On Sharpened Convergence Rate of Generalized Sliced Inverse Regression for Nonlinear Sufficient Dimension Reduction

TL;DR

This paper improves the convergence rate of Generalized Sliced Inverse Regression (GSIR) for nonlinear dimension reduction, making it closer to the optimal $n^{-1/3}$ rate under certain conditions, which benefits semiparametric estimation.

Contribution

The paper establishes a faster convergence rate for GSIR under mild eigenvalue decay and smoothness conditions, surpassing previous rates and extending to more general settings.

Findings

Convergence rate improved to near $n^{-1/3}$

Applicable to functional sufficient dimension reduction

Enhances semiparametric estimation efficiency

Abstract

Generalized Sliced Inverse Regression (GSIR) is one of the most important methods for nonlinear sufficient dimension reduction.

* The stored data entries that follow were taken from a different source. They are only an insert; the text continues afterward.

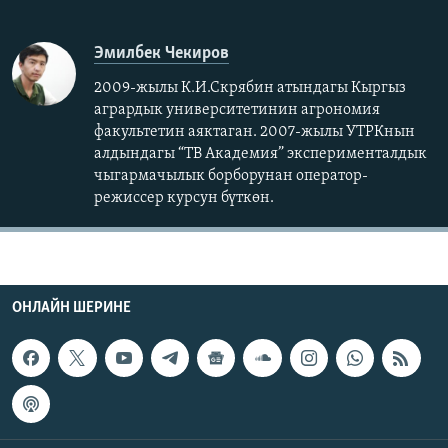
Эмилбек Чекиров
2009-жылы К.И.Скрябин атындагы Кыргыз
агрардык университетинин агрономия
факультетин аяктаган. 2007-жылы УТРКнын
алдындагы “ТВ Академия” эксперименталдык
чыгармачылык борборунан оператор-
режиссер курсун бүткөн.
ОНЛАЙН ШЕРИНЕ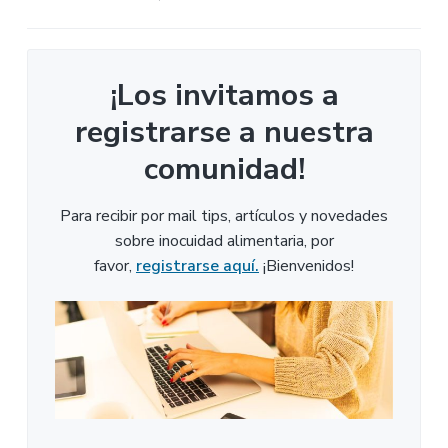
¡Los invitamos a
registrarse a nuestra
comunidad!
Para recibir por mail tips, artículos y novedades
sobre inocuidad alimentaria, por
favor,
registrarse aquí.
¡Bienvenidos!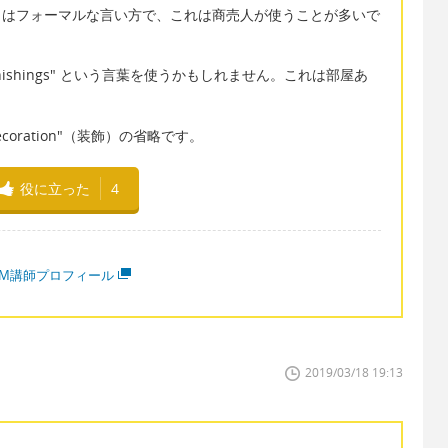
アデザイン）はフォーマルな言い方で、これは商売人が使うことが多いで
ishings" という言葉を使うかもしれません。これは部屋あ
ecoration"（装飾）の省略です。
役に立った
4
MM講師プロフィール
2019/03/18 19:13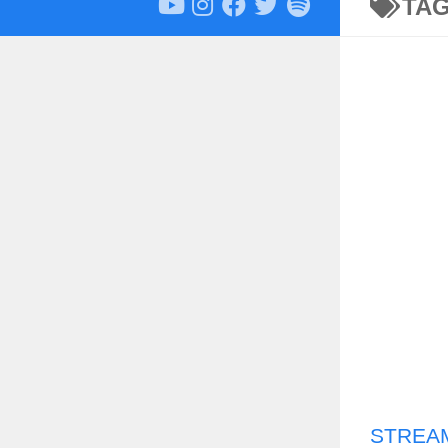
TA
STREAM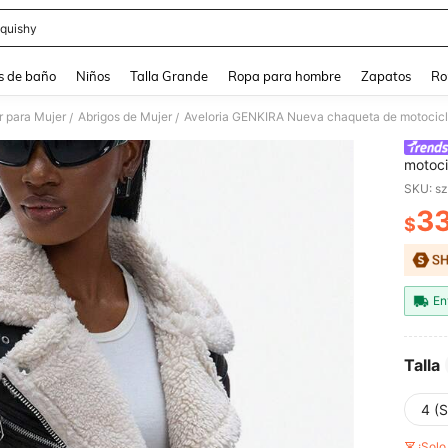
quishy
and down arrow keys to navigate search Búsqueda reciente and Busca y Encuentr
s de baño
Niños
Talla Grande
Ropa para hombre
Zapatos
Ro
r para Mujer
Abrigos de Mujer
/
/
motoci
abrigo
SKU: s
3
$
PR
En
Talla
4 (S
¡Sol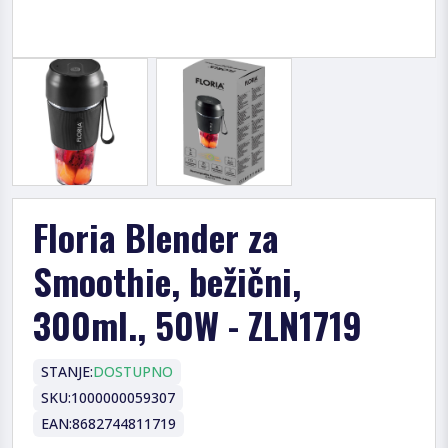
Floria Blender za
Smoothie, bežični,
300ml., 50W - ZLN1719
STANJE:
DOSTUPNO
SKU:
1000000059307
EAN:
8682744811719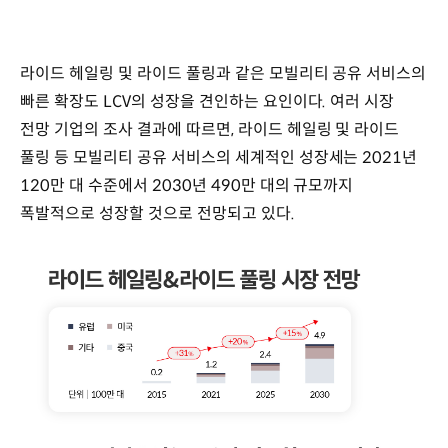
라이드 헤일링 및 라이드 풀링과 같은 모빌리티 공유 서비스의
빠른 확장도 LCV의 성장을 견인하는 요인이다. 여러 시장
전망 기업의 조사 결과에 따르면, 라이드 헤일링 및 라이드
풀링 등 모빌리티 공유 서비스의 세계적인 성장세는 2021년
120만 대 수준에서 2030년 490만 대의 규모까지
폭발적으로 성장할 것으로 전망되고 있다.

As shown in Li and Song (2017), it enjoys a convergence rate that is independent of the dimension of the predictor, thus avoiding the curse of dimensionality. In this paper we establish an improved convergence rate of GSIR under additional mild eigenvalue decay rate and smoothness conditions. Our convergence rate can be made arbitrarily close to $n^{-1/3}$ under appropriate decay rate and smoothness parameters. As a comparison, the rate of Li and Song (2017) is $n^{-1/4}$ under the best conditions. This improvement is significant because, for example, in a semiparametric estimation problem involving an infinite-dimensional nuisance parameter, the convergence rate of the estimator of the nuisance parameter is often required to be faster than $n^{-1/4}$ to guarantee desired semiparametric properties such as asymptotic efficiency. This can be achieved by the improved convergence rate, but not by the original rate. The sharpened convergence rate can also be established for GSIR in more general settings, such as functional sufficient dimension reduction.